When I woke on the emergency room gurney
you held my sweaty and trembling hand
bent on showing how the bandage fanned
on your arm, my partner in this sad journey.

“My grandfather’s dead,” you said, and sighed,
put your head on my sore shoulder and cried sweet
tears as they shaved my tender scalp dry and neat
for stitches, while my heart stuttered for you and died.

**

The Electric Fence

Some say this is a rural legend.
There’s a field of three boys
one younger, two older
facing the Holsteins across a single
wire stretched hip-high, twisted taut
around a white spool nailed
to a rough-grained wooden fence post.
You can see what’s coming, no?
Look among you, ladies, for the man
rubbing his thigh. He really wants
to grab himself and gurgle his pain
like the slit-throat cat these boys left behind
an hour past but he can’t, the way he
would if he were among only men,
where they bond over killings,
warm blood on their hands.
Don’t worry though.
The youngest of these boys, when
forced on his face in a dirty mattress
later on by the other two boys,
will forget the bloody cat and only
remember the way they said go ahead
I dare you. Whip it out and piss on that wire.
It feels good. And how he did.

**

This Poem is About _____________

You tell me stories at bars
where we sit outside under
the bug-haloed streetlights
and watch as women of all
ages walk past and though
you are happily married
and I am happily married,
we are happily married yet
the story is interrupted at
every turn when a woman
walks by and though we are
the type of men whom women
appreciate that is to say not outright
sexist our eyes wander,
stories stop and I wonder which of us
is undressing the women in our minds
or which is feeling the quick snap
of guilt and how that ought to affect
us as we sit at this bar outside
with our drinks and conversation,
how biology dictates somehow that
no matter what we are discussing
when we see a certain length
of ankle or bare shoulder
we are suddenly rooting around
with our limbic brains and at least one
of us wonders how much pleasure
we should take in the act of look-
ing and how quickly we should adapt
before a woman sees us seeing,
before someone sees that all talking
and stories have stopped and calls
us on our shit.

**

Summer, Shelling Peas

There are old ladies all along
this stretch of road shelling peas
into plastic buckets in the late
five ‘o’clock heat and you sit on
this porch in a lawn chair with one
your cutoff jeans and halter top
out of place horribly
in the chaff-dust day
the peas like tiny hearts
in your hand.

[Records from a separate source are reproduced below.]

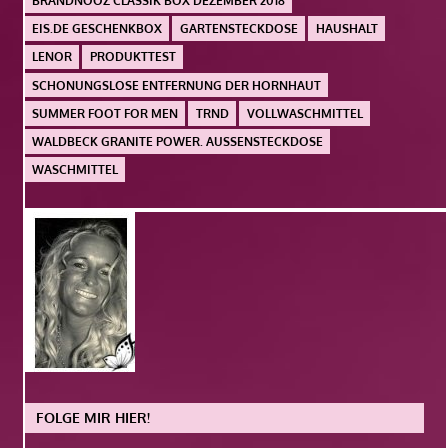
BRANDNOOZ CLASSIK BOX DEZEMBER 2018
EIS.DE GESCHENKBOX
GARTENSTECKDOSE
HAUSHALT
LENOR
PRODUKTTEST
SCHONUNGSLOSE ENTFERNUNG DER HORNHAUT
SUMMER FOOT FOR MEN
TRND
VOLLWASCHMITTEL
WALDBECK GRANITE POWER. AUSSENSTECKDOSE
WASCHMITTEL
FOLGE MIR HIER!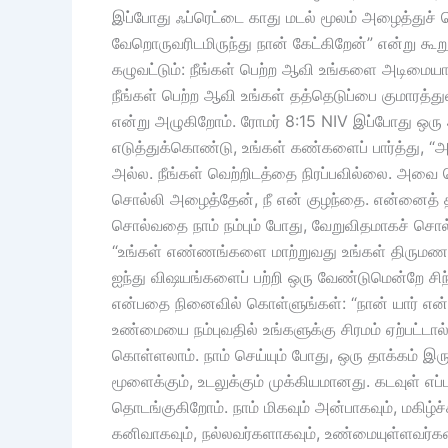
இப்போது ஃப்ரெட்டை காது மடல் மூலம் அழைத்துச் 
வேறொருவரிடமிருந்து நான் கேட்கிறேன்” என்று கூறு
கழுவட்டும்: நீங்கள் பெற்ற ஆவி உங்களை அடிமையாக
நீங்கள் பெற்ற ஆவி உங்கள் தத்தெடுப்பை குமாரத்த
என்று அழுகிறோம். ரோமர் 8:15 NIV இப்போது ஒரு
எடுத்துக்கொண்டு, உங்கள் கண்களைப் பார்த்து,
அல்ல. நீங்கள் வெற்றிடத்தை நிரப்பவில்லை. அவை 
சொல்லி அழைத்தேன், நீ என் குழந்தை. என்னைத் தவ
சொல்வதை நாம் நம்பும் போது, ​​வேறுவிதமாகச் ச
“உங்கள் எண்ணங்களை மாற்றுவது உங்கள் திருமணத்தை
ஐந்து விஷயங்களைப் பற்றி ஒரு வேண்டுமென்றே சிந்
என்பதை நினைவில் கொள்ளுங்கள்: “நான் யார் என
உண்மையை நம்புவதில் உங்களுக்கு சிரமம் ஏற்பட்டால
கொள்ளலாம். நாம் செய்யும் போது, ​​ஒரு தாக்கம் இர
மூளைக்கும், உடலுக்கும் முக்கியமானது. கடவுள் எப்ப
தொடங்குகிறோம். நாம் மிகவும் அன்பாகவும், மகிழ
கனிவாகவும், நல்லவர்களாகவும், உண்மையுள்ளவர்கள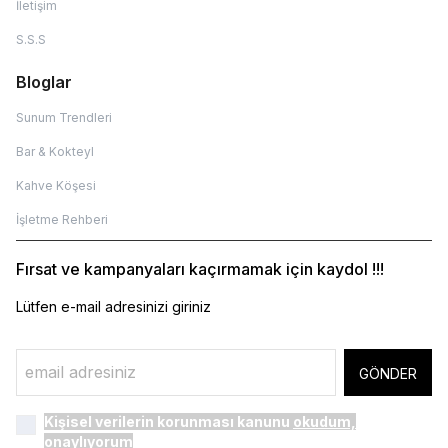
İletişim
S.S.S
Bloglar
Sunum Trendleri
Bar & Kokteyl
Kahve Köşesi
İşletme Rehberi
Fırsat ve kampanyaları kaçırmamak için kaydol !!!
Lütfen e-mail adresinizi giriniz
GÖNDER
Kişisel verilerin korunması kanunu
okudum,
onaylıyorum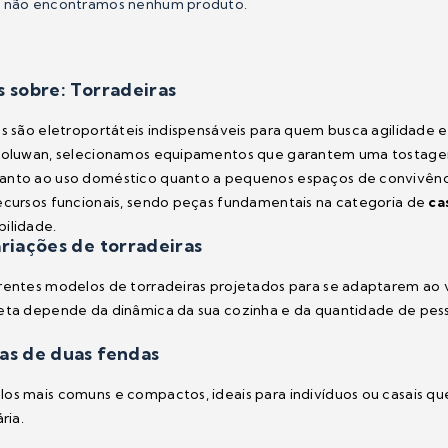
e não encontramos nenhum produto.
s sobre: Torradeiras
as são eletroportáteis indispensáveis para quem busca agilidade 
 Soluwan, selecionamos equipamentos que garantem uma tostagem
nto ao uso doméstico quanto a pequenos espaços de convivência.
ecursos funcionais, sendo peças fundamentais na categoria de
ca
ilidade.
ariações de torradeiras
rentes modelos de torradeiras projetados para se adaptarem ao v
eta depende da dinâmica da sua cozinha e da quantidade de pes
as de duas fendas
los mais comuns e compactos, ideais para indivíduos ou casais
ria.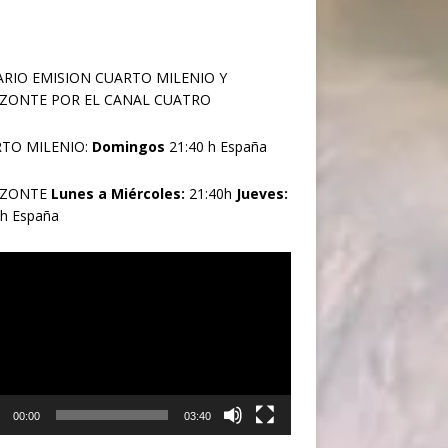
RIO EMISION CUARTO MILENIO Y
ZONTE POR EL CANAL CUATRO
TO MILENIO:
Domingos
21:40 h España
IZONTE
Lunes a Miércoles:
21:40h
Jueves:
0h España
oductor
00:00
03:40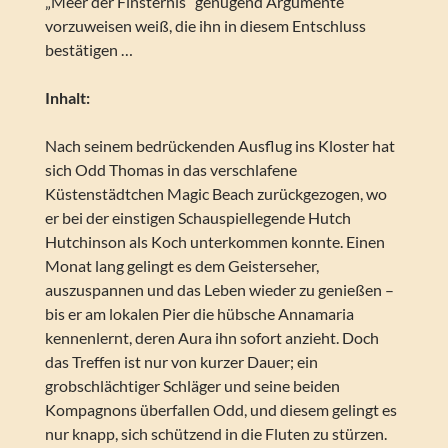
„Meer der Finsternis“ genügend Argumente
vorzuweisen weiß, die ihn in diesem Entschluss
bestätigen …
Inhalt:
Nach seinem bedrückenden Ausflug ins Kloster hat
sich Odd Thomas in das verschlafene
Küstenstädtchen Magic Beach zurückgezogen, wo
er bei der einstigen Schauspiellegende Hutch
Hutchinson als Koch unterkommen konnte. Einen
Monat lang gelingt es dem Geisterseher,
auszuspannen und das Leben wieder zu genießen –
bis er am lokalen Pier die hübsche Annamaria
kennenlernt, deren Aura ihn sofort anzieht. Doch
das Treffen ist nur von kurzer Dauer; ein
grobschlächtiger Schläger und seine beiden
Kompagnons überfallen Odd, und diesem gelingt es
nur knapp, sich schützend in die Fluten zu stürzen.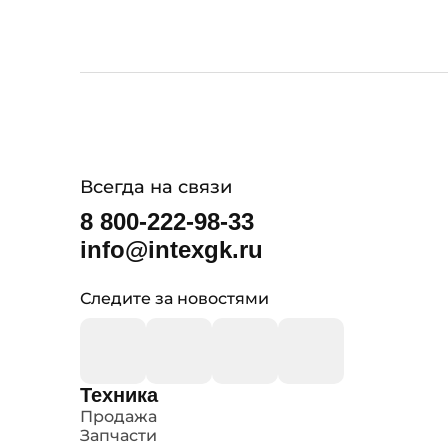
Всегда на связи
8 800-222-98-33
info@intexgk.ru
Следите за новостями
Техника
Продажа
Запчасти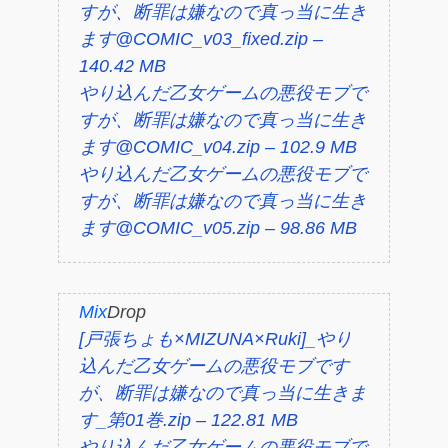
すが、断罪は嫌なので真っ当に生き
ます@COMIC_v03_fixed.zip –
140.42 MB
やり込んだ乙女ゲームの悪役モブで
すが、断罪は嫌なので真っ当に生き
ます@COMIC_v04.zip – 102.9 MB
やり込んだ乙女ゲームの悪役モブで
すが、断罪は嫌なので真っ当に生き
ます@COMIC_v05.zip – 98.86 MB
Mix
Drop
[戸張ちょも×MIZUNA×Ruki]_やり
込んだ乙女ゲームの悪役モブです
が、断罪は嫌なので真っ当に生きま
す_第01巻.zip – 122.81 MB
やり込んだ乙女ゲームの悪役モブで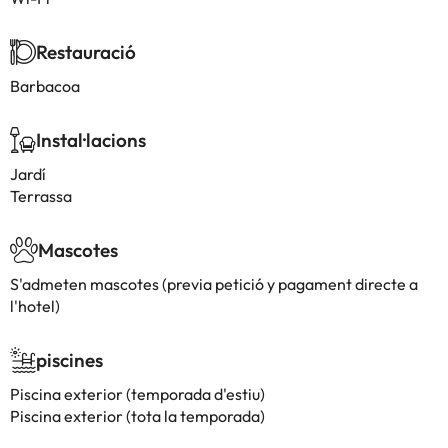
Restauració
Barbacoa
Instal·lacions
Jardí
Terrassa
Mascotes
S'admeten mascotes (previa petició y pagament directe a
l'hotel)
piscines
Piscina exterior (temporada d'estiu)
Piscina exterior (tota la temporada)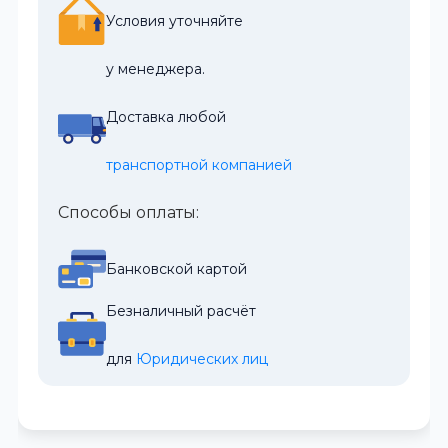
Условия уточняйте
у менеджера.
Доставка любой
транспортной компанией
Способы оплаты:
Банковской картой
Безналичный расчёт
для 
Юридических лиц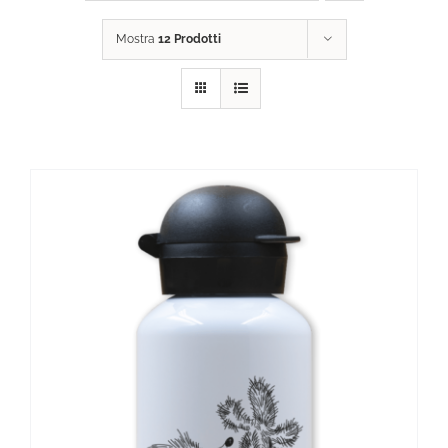
Mostra
12 Prodotti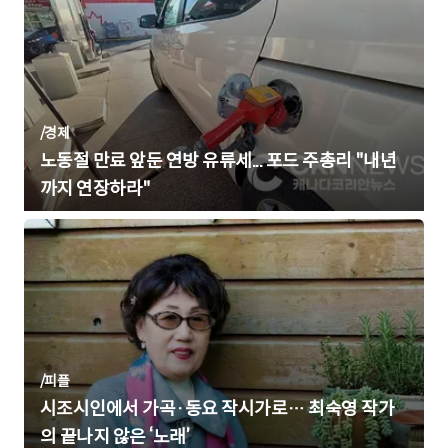
/
경제
노동절 만료 앞둔 연방 유류세... 포드 주총리 "내년
까지 연장하라"
/
피플
시조시인에서 가곡·동요 작시가로… 최숙영 작가
의 끝나지 않은 ‘노래’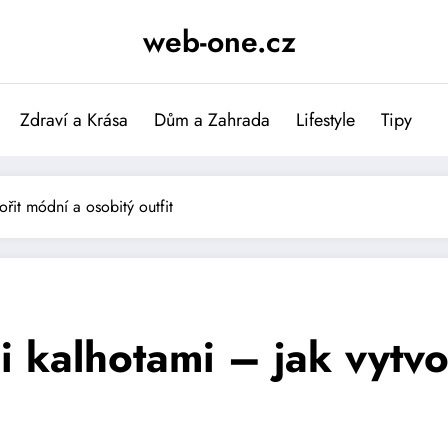
web-one.cz
Zdraví a Krása
Dům a Zahrada
Lifestyle
Tipy
ořit módní a osobitý outfit
i kalhotami – jak vytvo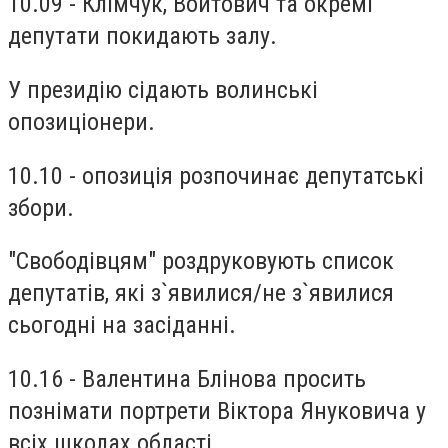
10.09 - Клімчук, Войтович та окремі
депутати покидають залу.
У президію сідають волинські
опозиціонери.
10.10 - опозиція розпочинає депутатські
збори.
"Свободівцям" роздруковують список
депутатів, які з`явилися/не з`явилися
сьогодні на засіданні.
10.16 - Валентина Блінова просить
познімати портрети Віктора Януковича у
всіх школах області.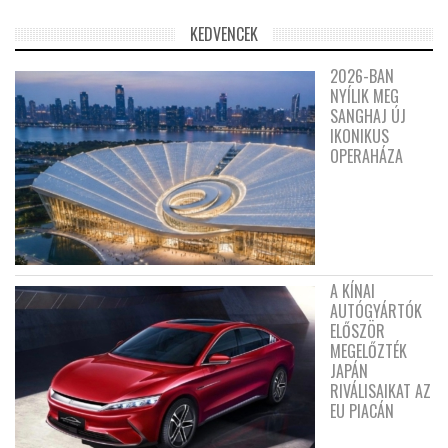
KEDVENCEK
2026-BAN
NYÍLIK MEG
SANGHAJ ÚJ
IKONIKUS
OPERAHÁZA
A KÍNAI
AUTÓGYÁRTÓK
ELŐSZÖR
MEGELŐZTÉK
JAPÁN
RIVÁLISAIKAT AZ
EU PIACÁN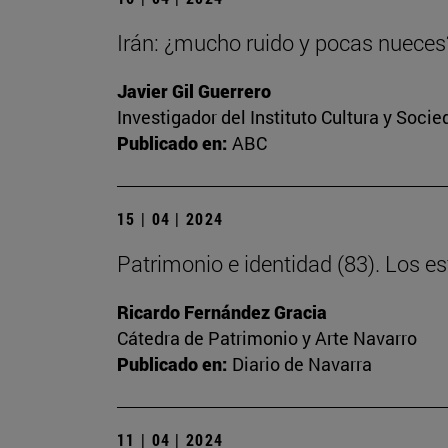
Irán: ¿mucho ruido y pocas nueces
Javier Gil Guerrero
Investigador del Instituto Cultura y Soci
Publicado en:
ABC
15 | 04 | 2024
Patrimonio e identidad (83). Los 
Ricardo Fernández Gracia
Cátedra de Patrimonio y Arte Navarro
Publicado en:
Diario de Navarra
11 | 04 | 2024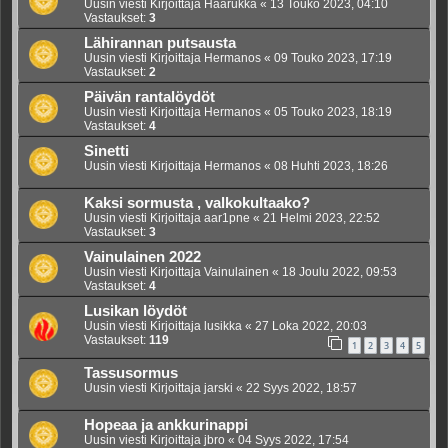
Uusin viesti Kirjoittaja
Haarukka
«
13 Touko 2023, 04:10
Vastaukset:
3
Lähirannan putsausta
Uusin viesti Kirjoittaja
Hermanos
«
09 Touko 2023, 17:19
Vastaukset:
2
Päivän rantalöydöt
Uusin viesti Kirjoittaja
Hermanos
«
05 Touko 2023, 18:19
Vastaukset:
4
Sinetti
Uusin viesti Kirjoittaja
Hermanos
«
08 Huhti 2023, 18:26
Kaksi sormusta , valkokultaako?
Uusin viesti Kirjoittaja
aar1pne
«
21 Helmi 2023, 22:52
Vastaukset:
3
Vainulainen 2022
Uusin viesti Kirjoittaja
Vainulainen
«
18 Joulu 2022, 09:53
Vastaukset:
4
Lusikan löydöt
Uusin viesti Kirjoittaja
lusikka
«
27 Loka 2022, 20:03
Vastaukset:
119
1
2
3
4
5
Tassusormus
Uusin viesti Kirjoittaja
jarski
«
22 Syys 2022, 18:57
Hopeaa ja ankkurinappi
Uusin viesti Kirjoittaja
jbro
«
04 Syys 2022, 17:54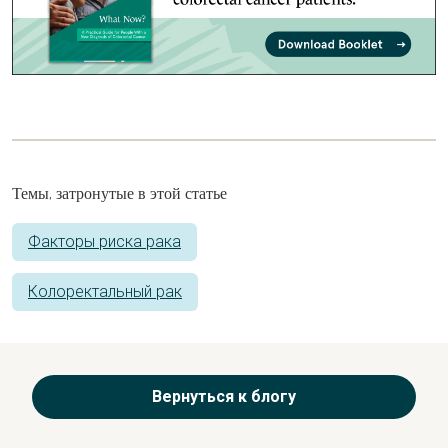
Темы, затронутые в этой статье
Факторы риска рака
Колоректальный рак
Вернуться к блогу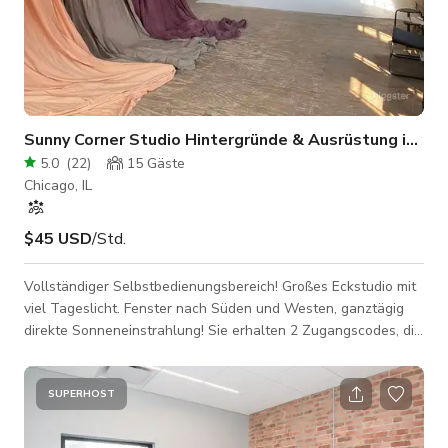
Sunny Corner Studio Hintergründe & Ausrüstung inklus
5.0
(
22
)
15
Gäste
Chicago, IL
$45 USD
/Std.
Vollständiger Selbstbedienungsbereich! Großes Eckstudio mit
viel Tageslicht. Fenster nach Süden und Westen, ganztägig
direkte Sonneneinstrahlung! Sie erhalten 2 Zugangscodes, die
Ihnen den Zutritt zum Studio ermöglichen. Der erste Code
ermöglicht den Zutritt zum Gebäude. Der zweite Code
ermöglicht den Zutritt zum Studio und funktioniert nur
SUPERHOST
während Ihrer gebuchten Zeiten. Nach der Buchung erhalten
Sie außerdem 2 Videoanleitungen: - Wie man ins Gebäude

You roll them out
of the pod with your thumb
and they tinkle like rain
into the bucket. We drink
iced tea and eat chips
as the last strains of daylight
fall. We play euchre under
the bug-zapper at the picnic table
and later that night I take
your thumb into my mouth
and taste you,
and the good earth.

**

How it Begins

The way the half moon of your thumbnail shines
in the light from the pole as you pick at the label
from a bottle of imported beer makes me think
of staring down a river in a hot twilight of inner
tubes with a cooler full of it and nowhere to go.

It’s the kind of night when the trickle of water
from the barn spigot has turned the ground
into a slick pit of mud. You put the bottle
down and dangle your tiny painted toes into
the mess. I’m still thinking of a river but you’ve

already passed me by in the moment when a barn
owl sounds his call and slow-fades into the woods
like an echo searching for its source while
you slow-dance in place, twist your feet into the mud.
And your hips sway. In counterpoint to my heart,

the sudden snap-sting of mosquitoes or the low roar
of the occasional car. Scent of that water on grass
and turning to mud. The long muscles at the backs
of your thighs. Your hands under the spigot for
a palm of water to drink. Inside the barn you can

hear the cows shuffle their hooves like men plodding
toward a job in the near-dawn solace, fading dark.
No river could flow as quickly as the low-volt connection
of this beginning like the way fishermen know the trout
will run: it’s in their nature and it’s a scent in the air both,

how every hour the moon sinks is another debt the night
must pay to the people who are still awake and following
their bone-desire to be more than what they are, to feel
in the certain grasp of a hand the flighty allure and stray
pheromonal pull of woman to man and dark to night,

the long laughing pull of foreign bodies each to the other.